▶ What is needed: Copy out all lines in the data below containing the string "Выделение".

(Document layout detection data)

►

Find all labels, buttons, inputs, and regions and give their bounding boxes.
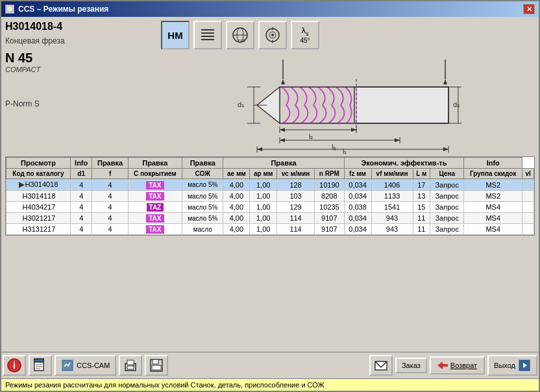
cell-vc: 128	[276, 179, 314, 191]
th-ae: ae мм	[223, 169, 250, 179]
cell-f: 4	[92, 213, 128, 224]
cell-vl	[522, 191, 534, 202]
cell-n: 9107	[315, 213, 344, 224]
cell-group: MS4	[464, 224, 522, 235]
th-L: L м	[413, 169, 430, 179]
drill-button[interactable]: z=4	[226, 21, 254, 49]
svg-rect-60	[127, 360, 134, 365]
cell-fz: 0,034	[344, 191, 371, 202]
cell-vf: 943	[371, 224, 413, 235]
cell-vc: 129	[276, 202, 314, 213]
cell-d1: 4	[70, 191, 92, 202]
document-icon	[32, 358, 48, 373]
save-icon-button[interactable]	[145, 355, 168, 376]
lambda-button[interactable]: λs 45°	[291, 21, 319, 49]
cell-ap: 1,00	[250, 179, 277, 191]
cell-vf: 1541	[371, 202, 413, 213]
cell-f: 4	[92, 202, 128, 213]
cell-vl	[522, 224, 534, 235]
hm-button[interactable]: HM	[161, 21, 190, 49]
hm-label: HM	[167, 30, 182, 41]
svg-marker-46	[395, 138, 400, 142]
main-window: ⚙ CCS – Режимы резания ✕ H3014018-4 Конц…	[0, 0, 540, 392]
cell-coating: TAX	[128, 179, 182, 191]
cell-coolant: масло 5%	[182, 202, 223, 213]
table-column-headers: Код по каталогу d1 f С покрытием СОЖ ae …	[6, 169, 534, 179]
cell-ae: 4,00	[223, 191, 250, 202]
cell-vl	[522, 213, 534, 224]
svg-text:d₁: d₁	[238, 101, 244, 108]
status-text: Режимы резания рассчитаны для нормальных…	[5, 381, 325, 389]
tool-type: Концевая фреза	[5, 36, 135, 45]
svg-text:d₂: d₂	[453, 101, 460, 108]
cam-icon	[61, 359, 74, 372]
svg-rect-16	[280, 87, 356, 123]
cell-coating: TAZ	[128, 202, 182, 213]
toolbar: HM	[161, 21, 535, 49]
print-icon-button[interactable]	[119, 355, 142, 376]
title-bar-left: ⚙ CCS – Режимы резания	[5, 5, 108, 14]
table-row[interactable]: H4034217 4 4 TAZ масло 5% 4,00 1,00 129 …	[6, 202, 534, 213]
cell-coolant: масло 5%	[182, 191, 223, 202]
cell-L: 11	[413, 224, 430, 235]
data-table-container[interactable]: Просмотр Info Правка Правка Правка Правк…	[5, 156, 535, 236]
cell-d1: 4	[70, 224, 92, 235]
cell-price: Запрос	[430, 191, 464, 202]
order-label: Заказ	[402, 361, 421, 369]
cell-code: H3131217	[6, 224, 71, 235]
cam-label: CCS-CAM	[77, 361, 110, 369]
th-price: Цена	[430, 169, 464, 179]
th-правка2: Правка	[128, 158, 182, 169]
table-row[interactable]: H3014118 4 4 TAX масло 5% 4,00 1,00 103 …	[6, 191, 534, 202]
exit-icon	[518, 359, 531, 372]
th-f: f	[92, 169, 128, 179]
lines-button[interactable]	[193, 21, 222, 49]
cell-ae: 4,00	[223, 179, 250, 191]
exit-button[interactable]: Выход	[487, 355, 537, 376]
compact-label: COMPACT	[5, 66, 135, 73]
cell-L: 11	[413, 213, 430, 224]
cell-ae: 4,00	[223, 213, 250, 224]
cell-d1: 4	[70, 213, 92, 224]
ccs-cam-button[interactable]: CCS-CAM	[55, 355, 116, 376]
lambda-symbol: λs	[302, 26, 309, 37]
back-button[interactable]: Возврат	[430, 356, 485, 374]
table-row[interactable]: H3131217 4 4 TAX масло 4,00 1,00 114 910…	[6, 224, 534, 235]
exit-label: Выход	[494, 361, 515, 369]
left-info-panel: H3014018-4 Концевая фреза N 45 COMPACT P…	[5, 21, 135, 108]
cell-n: 10190	[315, 179, 344, 191]
cell-ap: 1,00	[250, 191, 277, 202]
th-vl: vl	[522, 169, 534, 179]
table-row[interactable]: H3021217 4 4 TAX масло 5% 4,00 1,00 114 …	[6, 213, 534, 224]
document-icon-button[interactable]	[29, 355, 52, 376]
cell-code: H4034217	[6, 202, 71, 213]
order-button[interactable]: Заказ	[395, 358, 427, 373]
cell-coolant: масло 5%	[182, 179, 223, 191]
cell-vc: 114	[276, 213, 314, 224]
cell-f: 4	[92, 191, 128, 202]
svg-marker-67	[437, 361, 448, 369]
cell-vf: 1406	[371, 179, 413, 191]
cell-coolant: масло 5%	[182, 213, 223, 224]
drill-icon: z=4	[230, 25, 250, 45]
table-row[interactable]: ▶H3014018 4 4 TAX масло 5% 4,00 1,00 128…	[6, 179, 534, 191]
cell-vc: 114	[276, 224, 314, 235]
th-vc: vc м/мин	[276, 169, 314, 179]
th-ap: ap мм	[250, 169, 277, 179]
th-d1: d1	[70, 169, 92, 179]
target-button[interactable]	[258, 21, 287, 49]
cell-group: MS4	[464, 213, 522, 224]
close-button[interactable]: ✕	[523, 4, 535, 14]
cell-price: Запрос	[430, 202, 464, 213]
svg-rect-3	[201, 39, 214, 40]
cell-n: 8208	[315, 191, 344, 202]
info-icon-button[interactable]: i	[3, 355, 26, 376]
svg-text:l₂: l₂	[309, 132, 313, 140]
th-просмотр: Просмотр	[6, 158, 71, 169]
part-number: H3014018-4	[5, 21, 135, 32]
cell-vc: 103	[276, 191, 314, 202]
svg-rect-1	[201, 32, 214, 34]
email-icon-button[interactable]	[369, 355, 393, 376]
cell-ap: 1,00	[250, 202, 277, 213]
th-econom: Экономич. эффектив-ть	[344, 158, 464, 169]
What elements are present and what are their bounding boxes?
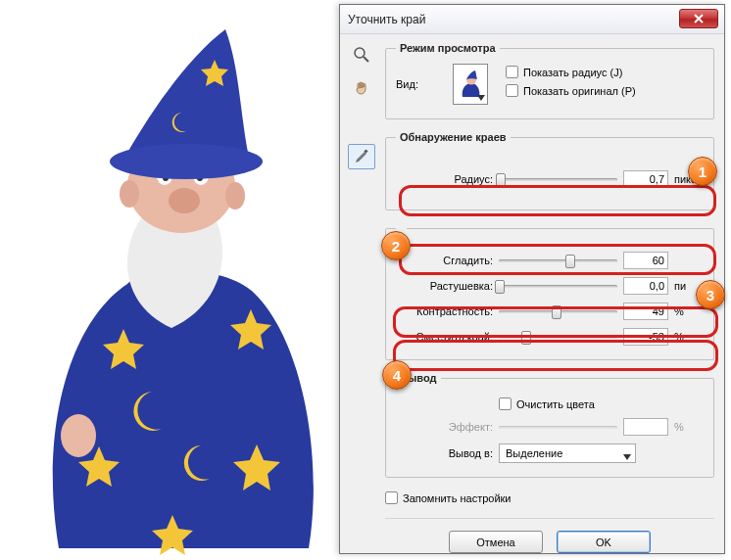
output-to-value: Выделение [506,447,562,459]
feather-slider[interactable] [499,277,617,295]
row-radius: Радиус: пикс. [396,170,704,188]
brush-tool[interactable] [348,144,375,169]
remember-label: Запомнить настройки [403,492,512,504]
zoom-icon [353,46,370,64]
fieldset-output: Вывод Очистить цвета Эффект: % Вывод в: [385,372,714,478]
feather-label: Растушевка: [396,280,499,292]
titlebar[interactable]: Уточнить край [340,5,724,34]
svg-line-11 [364,57,368,62]
effect-input [623,418,668,436]
legend-view-mode: Режим просмотра [396,42,500,54]
brush-icon [353,148,370,165]
legend-edge-detection: Обнаружение краев [396,131,511,143]
svg-point-8 [110,144,263,179]
row-shift-edge: Сместить край: % [396,328,704,346]
chevron-down-icon [476,93,486,103]
svg-point-10 [355,48,365,58]
svg-point-1 [169,188,200,213]
radius-slider[interactable] [499,170,617,188]
divider [385,518,714,519]
callout-4: 4 [382,360,412,390]
shift-edge-input[interactable] [623,328,668,346]
shift-unit: % [668,331,704,343]
view-thumbnail-picker[interactable] [453,64,488,105]
checkbox-show-radius[interactable]: Показать радиус (J) [506,66,636,78]
checkbox-show-original[interactable]: Показать оригинал (P) [506,84,636,97]
effect-slider [499,418,617,436]
row-smooth: Сгладить: [396,252,704,269]
fieldset-view-mode: Режим просмотра Вид: Показат [385,42,714,119]
callout-2: 2 [381,231,411,260]
callout-1: 1 [688,157,717,186]
row-contrast: Контрастность: % [396,303,704,320]
shift-label: Сместить край: [396,331,499,343]
contrast-label: Контрастность: [396,305,499,317]
feather-input[interactable] [623,277,668,295]
output-to-select[interactable]: Выделение [499,443,636,463]
contrast-unit: % [668,305,704,317]
wizard-image [0,0,339,560]
radius-label: Радиус: [396,173,499,185]
show-original-label: Показать оригинал (P) [523,85,636,97]
cancel-button[interactable]: Отмена [449,531,543,553]
output-to-label: Вывод в: [396,447,499,459]
ok-button[interactable]: OK [557,531,651,553]
cleanup-colors-label: Очистить цвета [516,398,595,410]
smooth-input[interactable] [623,252,668,269]
smooth-label: Сгладить: [396,255,499,266]
effect-label: Эффект: [396,421,499,433]
row-feather: Растушевка: пи [396,277,704,295]
dialog-title: Уточнить край [348,13,425,26]
contrast-input[interactable] [623,303,668,320]
checkbox-remember-settings[interactable]: Запомнить настройки [385,491,512,504]
svg-point-7 [225,182,245,210]
radius-input[interactable] [623,170,668,188]
fieldset-edge-detection: Обнаружение краев Радиус: пикс. [385,131,714,210]
effect-unit: % [668,421,704,433]
canvas-preview [0,0,339,560]
zoom-tool[interactable] [348,42,375,68]
svg-point-6 [120,180,139,208]
view-label: Вид: [396,78,445,90]
checkbox-cleanup-colors[interactable]: Очистить цвета [499,397,595,410]
close-icon [694,14,704,23]
shift-edge-slider[interactable] [499,328,617,346]
close-button[interactable] [679,9,718,28]
callout-3: 3 [696,280,725,309]
hand-tool[interactable] [348,75,375,101]
row-effect: Эффект: % [396,418,704,436]
chevron-down-icon [623,450,631,462]
refine-edge-dialog: Уточнить край Режим [339,4,725,554]
svg-point-9 [61,414,96,457]
hand-icon [353,79,370,97]
fieldset-adjust-edge: Сгладить: Растушевка: пи Контрастность: [385,222,714,360]
row-output-to: Вывод в: Выделение [396,443,704,463]
smooth-slider[interactable] [499,252,617,269]
show-radius-label: Показать радиус (J) [523,67,622,78]
contrast-slider[interactable] [499,303,617,320]
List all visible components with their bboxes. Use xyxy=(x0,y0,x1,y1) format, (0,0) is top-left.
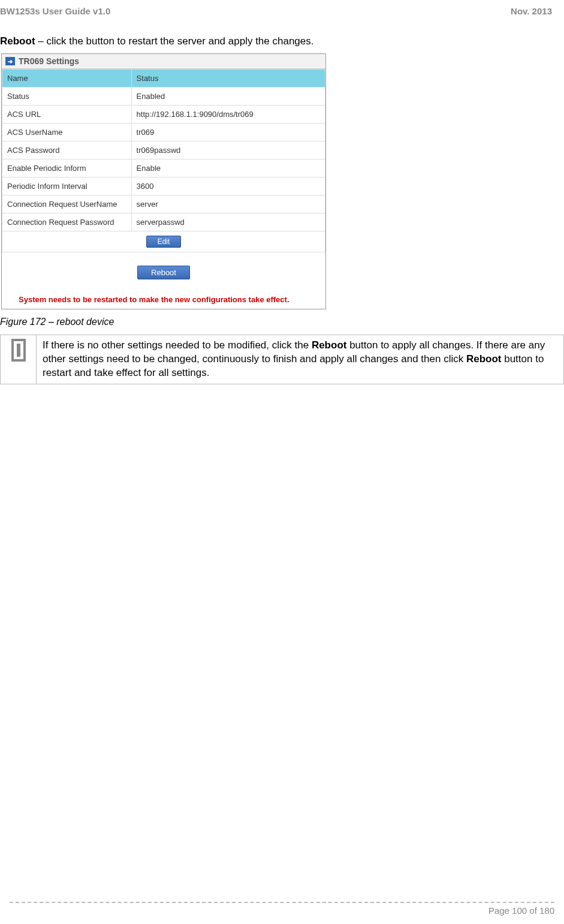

◄

▶ Response to this exercise:
output-to-value: Выделение [506,447,562,459]
output-to-select[interactable]: Выделение [499,443,636,463]
row-output-to: Вывод в: Выделение [396,443,704,463]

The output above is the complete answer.